WAND STREICHEN – EINFACH GEMACHT
Eine Wand richtig streichen
Eine Wand zu streichen sieht zunächst ganz einfach aus: Farbe aufrühren, Rolle eintauchen und loslegen. Tatsächlich entscheidet sich ein großer Teil des Ergebnisses aber schon vor dem ersten Farbauftrag.
Ein sauber vorbereiteter Untergrund, eine geeignete Wandfarbe und das richtige Werkzeug machen den Unterschied zwischen einer gleichmäßigen Oberfläche und einem Anstrich mit Streifen, sichtbaren Ansätzen oder abblätternden Stellen.
In dieser Anleitung zeigen wir dir Schritt für Schritt, wie du eine Wand richtig streichst – und worauf wir als Malerfachbetrieb besonders achten.
Das Wichtigste auf einen Blick
Für einen guten Wandanstrich brauchst du:
- einen sauberen, festen und tragfähigen Untergrund,
- eine zum Raum und Untergrund passende Wandfarbe,
- eine hochwertige Farbrolle und einen geeigneten Pinsel,
- ausreichend Abdeckmaterial,
- Zeit für Vorbereitung und Trocknung sowie
- eine gleichmäßige Arbeitsweise ohne längere Unterbrechungen.
Maler-Tipp: Spare nicht bei der Vorbereitung. Sie dauert häufig länger als das eigentliche Streichen, entscheidet aber maßgeblich über das Ergebnis.
Schritt-für-Schritt-Anleitung
Zeitaufwand: Für eine normale Wand solltest du einschließlich Abdecken und Vorarbeiten ungefähr zwei Stunden bis vier Stunden einplanen, abhängig von Fläche und Farbton. Spachtelarbeiten und Trocknungszeiten können den Aufwand verlängern.
Werkzeug
- Farbrolle bzw. Farbwalze
- Farbrollerbügel und Teleskopstange
- Heizkörper- oder Kleinroller
- geeigneter Pinsel
- Abstreifgitter oder Farbwanne
- Rührholz oder Farbrührer
- Spachtel
- Schleifpapier oder Schleifschwamm
- sauberes Tuch oder Handfeger
Material
- geeignete Innenwandfarbe
- Malerabdeckvlies oder Schutzfolie, Altpapier oder alte große Tücher
- hochwertiges Malerklebeband
- Spachtelmasse für kleinere Beschädigungen
- gegebenenfalls Grundierung oder Tiefgrund
- bei Bedarf geeignetes Acryl für Anschlussfugen
Wie viel Farbe brauchst Du?
Farbbedarf berechnen
Berechne hier die ungefähr benötigte Materialmenge für deine Fläche. Der tatsächliche Verbrauch kann je nach Untergrund, Produkt und Verarbeitung abweichen.

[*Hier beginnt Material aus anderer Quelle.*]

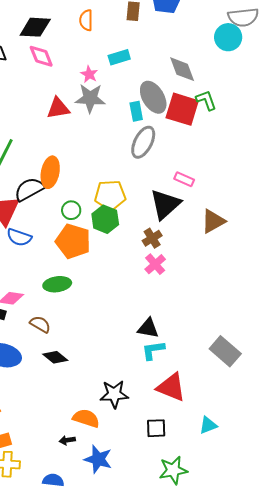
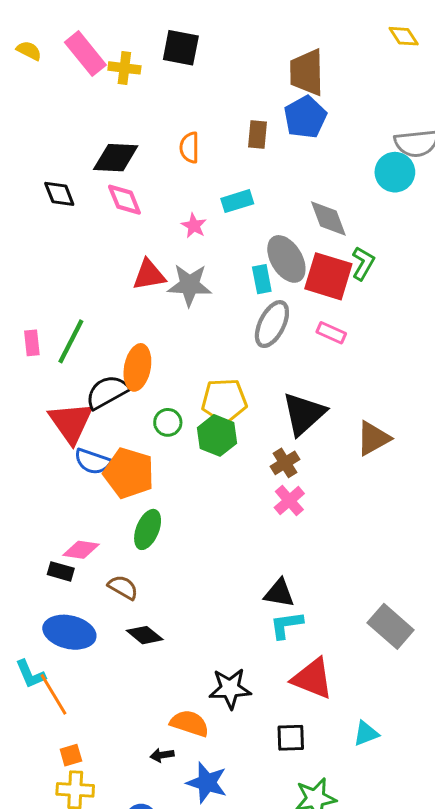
gray star: (90, 98) -> (190, 285), moved
green L-shape: (206, 100) -> (363, 263), turned 50
pink rectangle: (184, 179) -> (331, 333), moved
orange pentagon: (73, 241) -> (129, 473), moved
green ellipse: (57, 284) -> (148, 529), turned -60

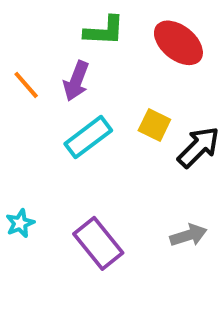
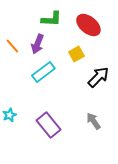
yellow square: (154, 125) -> (76, 54), moved, turned 35
gray arrow: (188, 235) -> (93, 121), turned -108

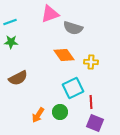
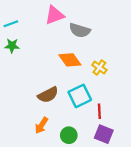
yellow cross: (91, 62) -> (99, 67), turned 32
brown semicircle: (18, 78) -> (48, 95), moved
green circle: (60, 112) -> (69, 135), moved

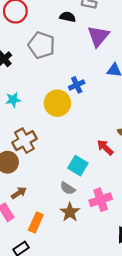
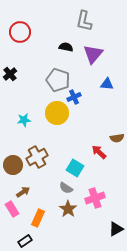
black semicircle: (68, 17) -> (66, 47), moved
gray pentagon: (42, 45) -> (58, 80), moved
cyan star: (13, 100) -> (24, 120), moved
brown cross: (24, 141) -> (37, 157), moved

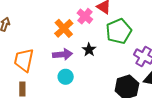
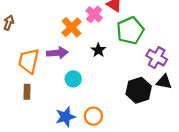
purple arrow: (63, 54) -> (57, 53), moved

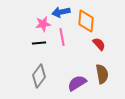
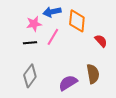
pink line: (62, 37) -> (53, 37), turned 42
red semicircle: (99, 44) -> (101, 41), moved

Richtwert je Anstrich. Du kannst den Wert entsprechend dem Produkt, dem Untergrund oder den Herstellerangaben manuell ändern.
1. Raum und Boden sorgfältig schützen
Räume kleinere Möbel möglichst aus dem Zimmer. Größere Möbel stellst du mit ausreichend Abstand zur Wand in die Raummitte und deckst sie vollständig ab.
Für den Boden eignet sich Malerabdeckvlies meist besser als eine dünne Folie. Es ist rutschfester, nimmt kleinere Farbspritzer auf und lässt sich mehrfach verwenden – Stichwort Nachhaltigkeit.
Steckdosen- und Schalterabdeckungen sollten nach dem Abschalten der Sicherung möglichst abgenommen werden. Alternativ müssen sie sorgfältig abgeklebt werden. Auch Sockelleisten, Fensterrahmen, Türen und angrenzende Flächen werden geschützt.
Maler-Tipp: Drücke das Klebeband an den Kanten sorgfältig an. Auf staubigen oder kreidenden Untergründen haftet selbst hochwertiges Klebeband nicht zuverlässig.
2. Untergrund prüfen
Bevor du eine Wand streichst, solltest du wissen, worauf du eigentlich arbeitest. Nicht jede alte Wandfläche kann ohne weitere Vorbereitung überstrichen werden.
Prüfe die Oberfläche mit einigen einfachen Tests:
- Bleibt weißer oder farbiger Staub an der Hand, kann die Oberfläche kreiden.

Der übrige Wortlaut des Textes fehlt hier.